Attone raised a dark eyebrow. “He was going to shoot you.”

“He didn’t know me. But he helped me build my house when I came to the plantation. We traveled across the sea together. He has a good wife. He was once my friend. I won’t see him shot for a hare.”

“I would shoot him for a mouse,” Attone remarked, but the arrow stayed in his quiver. “And now we will have to cross the river. There will be no game here for miles where he is stamping on his rotting feet.”

They caught no game though they stayed out for three days, traveling along the narrow trails which the People had used for centuries. Every now and then one of the trails would spread itself to double, even treble, the necessary width and then Attone would scowl and look out for a new house being built, a new headright created where this wide path would lead. Again and again they would see a new building standing proud, and facing the river and around it a desert of felled trees and roughly cleared land. Attone would look for a moment, his face expressionless, and then say to John: “We have to go on, there will be no game here.”

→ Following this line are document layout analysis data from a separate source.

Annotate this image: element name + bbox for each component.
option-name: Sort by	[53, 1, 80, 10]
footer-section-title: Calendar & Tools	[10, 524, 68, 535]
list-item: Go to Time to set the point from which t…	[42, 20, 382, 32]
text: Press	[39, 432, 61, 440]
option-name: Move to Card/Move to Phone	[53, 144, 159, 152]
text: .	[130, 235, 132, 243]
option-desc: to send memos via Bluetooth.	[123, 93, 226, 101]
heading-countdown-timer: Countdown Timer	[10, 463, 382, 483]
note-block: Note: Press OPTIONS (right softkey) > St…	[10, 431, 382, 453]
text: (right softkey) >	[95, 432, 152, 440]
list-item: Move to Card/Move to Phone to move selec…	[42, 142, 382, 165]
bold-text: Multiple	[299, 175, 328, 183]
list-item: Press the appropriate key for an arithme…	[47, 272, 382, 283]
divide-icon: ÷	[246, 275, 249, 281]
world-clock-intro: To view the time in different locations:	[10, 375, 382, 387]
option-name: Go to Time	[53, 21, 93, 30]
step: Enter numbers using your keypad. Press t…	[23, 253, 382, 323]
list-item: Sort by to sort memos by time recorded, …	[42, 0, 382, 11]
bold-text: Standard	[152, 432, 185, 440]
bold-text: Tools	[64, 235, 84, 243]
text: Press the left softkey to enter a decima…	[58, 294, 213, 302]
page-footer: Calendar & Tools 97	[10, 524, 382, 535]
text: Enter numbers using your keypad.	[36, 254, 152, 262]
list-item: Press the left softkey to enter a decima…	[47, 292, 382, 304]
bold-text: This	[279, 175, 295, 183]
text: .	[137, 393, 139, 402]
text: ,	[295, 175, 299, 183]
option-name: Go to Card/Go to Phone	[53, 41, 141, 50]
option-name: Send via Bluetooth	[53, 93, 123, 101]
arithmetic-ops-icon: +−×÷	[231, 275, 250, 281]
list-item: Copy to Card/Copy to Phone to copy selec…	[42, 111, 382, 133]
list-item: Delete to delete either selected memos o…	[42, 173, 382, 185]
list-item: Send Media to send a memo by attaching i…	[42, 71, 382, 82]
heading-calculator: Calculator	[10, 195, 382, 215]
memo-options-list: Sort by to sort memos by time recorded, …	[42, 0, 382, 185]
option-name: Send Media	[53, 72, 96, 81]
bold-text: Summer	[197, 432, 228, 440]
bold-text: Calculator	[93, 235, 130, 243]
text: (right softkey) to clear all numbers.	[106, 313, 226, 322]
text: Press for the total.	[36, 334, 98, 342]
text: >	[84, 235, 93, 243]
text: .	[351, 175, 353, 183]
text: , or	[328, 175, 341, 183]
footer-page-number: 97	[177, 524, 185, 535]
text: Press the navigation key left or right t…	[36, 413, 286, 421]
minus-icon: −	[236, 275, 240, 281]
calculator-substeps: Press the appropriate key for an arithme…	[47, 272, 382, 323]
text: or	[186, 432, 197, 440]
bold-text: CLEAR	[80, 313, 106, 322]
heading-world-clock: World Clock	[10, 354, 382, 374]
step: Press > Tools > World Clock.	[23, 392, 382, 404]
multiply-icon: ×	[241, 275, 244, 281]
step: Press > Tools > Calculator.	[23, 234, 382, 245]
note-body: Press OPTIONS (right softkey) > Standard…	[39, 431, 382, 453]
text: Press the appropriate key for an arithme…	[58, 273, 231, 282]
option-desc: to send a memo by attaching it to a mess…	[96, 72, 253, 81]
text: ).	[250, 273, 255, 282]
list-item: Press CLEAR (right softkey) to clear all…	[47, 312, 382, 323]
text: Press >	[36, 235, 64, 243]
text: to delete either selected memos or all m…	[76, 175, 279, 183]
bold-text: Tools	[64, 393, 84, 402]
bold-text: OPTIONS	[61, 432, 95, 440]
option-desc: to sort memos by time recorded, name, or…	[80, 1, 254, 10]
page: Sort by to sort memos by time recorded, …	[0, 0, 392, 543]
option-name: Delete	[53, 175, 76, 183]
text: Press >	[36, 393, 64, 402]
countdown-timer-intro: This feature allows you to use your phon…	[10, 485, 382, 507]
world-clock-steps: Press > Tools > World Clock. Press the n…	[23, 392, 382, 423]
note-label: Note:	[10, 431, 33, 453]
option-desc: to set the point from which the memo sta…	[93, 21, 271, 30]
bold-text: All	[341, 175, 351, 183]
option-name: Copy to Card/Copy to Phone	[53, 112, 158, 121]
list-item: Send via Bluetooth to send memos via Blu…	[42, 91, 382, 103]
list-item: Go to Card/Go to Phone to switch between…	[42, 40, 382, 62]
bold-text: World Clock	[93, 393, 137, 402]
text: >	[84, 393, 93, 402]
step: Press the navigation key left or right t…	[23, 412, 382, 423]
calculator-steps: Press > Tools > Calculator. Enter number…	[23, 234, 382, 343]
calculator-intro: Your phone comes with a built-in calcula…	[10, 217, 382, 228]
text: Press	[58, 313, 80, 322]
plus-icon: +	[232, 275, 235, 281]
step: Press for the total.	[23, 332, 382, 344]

They struck away from the river on the second day, since the plantations chose the riverside so that the tobacco could be floated down to the quayside at Jamestown. Once they broke away from the riverbanks things were better for them. In the deeper forest they found traces of deer again and then on the third day, as they were bearing around in a wide circle for home, a great shadowy bush caught Tradescant’s eye and as he watched, it moved. Then he felt Attone’s hand on the small of his back and his breath as he said: “Elk.”

Something in the quiver of the brave’s voice set John’s heart racing too. The beast was massive, its antlers as broad as the outspread wings of a condor. Moving almost unconsciously, John fitted his arrow to his bow and felt the thinness of the shaft and the lightness of the sharpened reed arrowhead. Surely, this would be like shooting peas at a carthorse, he thought. Nothing could bring this monster down.

Attone was moving away from him. For a moment John thought they were to make the traditional pincer movement of deer-stalking, but then he saw that Attone had slung his bow over his shoulder and was climbing the lowest branches of one of the trees. When he was stretched along it with an arrow on the string he nodded to John with one of his darkest smiles.

John glanced back at the grazing elk. It was calm, unaware of their presence. John made a pointing upward gesture: should he climb too? Attone’s teeth flashed in a grin, white in the darkness. He shook his head. John should shoot at ground level.